Naive Bayes

· 271 words · 2 minute read

  • On Naive Bayes we estimate the probability for each class by using the joint probability of the words in classes. The Naive Bayes formula is just the ratio between these two probabilities, the products of the priors and the likelihoods
  • Why is Naive Bayes, named naive?
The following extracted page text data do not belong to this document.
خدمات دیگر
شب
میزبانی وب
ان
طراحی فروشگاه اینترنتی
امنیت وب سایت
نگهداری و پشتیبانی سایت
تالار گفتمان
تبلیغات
Cause it makes the assumption that features used for classification are independent
  • Algorithm:
    • Get the frequency of each word in each class freq(word, class)
    • Also get the total number of words in each class countWords(class)
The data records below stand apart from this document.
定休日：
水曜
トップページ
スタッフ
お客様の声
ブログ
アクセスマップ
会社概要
    • Now we can calculate P(class | word appeared) as $$\frac {freq(word, class)} {countWords(class)}$$
    • Now to infer what is the probability of a sentence being of a class or another we can
    • $$\frac {P(positive)}{P(negative} \prod_{i}^{m} \frac {P(w_i | positive)} {P(w_i | negative )}$$
    • If the values is > 1, meaning that overall that the sentence is positive
    • prio is $$\frac {P(positive)}{P(negative}$$
    • likelihood is $$\prod_{i}^{m} \frac {P(w_i | positive)} {P(w_i | negative )}$$
  • Log Likelihood
    • Why we use Log Likelihood for numeric stability, preventing underflow
    • $$log(\frac {P(positive)}{P(negative} \prod_{i}^{m} \frac {P(w_i | positive)} {P(w_i | negative )})$$
    • how you can decompose $$log(a * b)$$ $$log(a) + log(b)$$
  • We can rewrite naive bayes using log likelihood as… $$log(\frac {P(positive)}{P(negative}) + log(\prod_{i}^{m} \frac {P(w_i | positive)} {P(w_i | negative )})$$, Since now is the logarithm a sentence will be positive if log likelihood is > 0
  • Assumptions
    • Naive Bayes assumes that features are independent, in NLP specifically means that there is no overlap of meaning in the words, which is not true. For example It is sunny and hot today sunny and hot are not independent, they appear often together. This can bias the probabilities.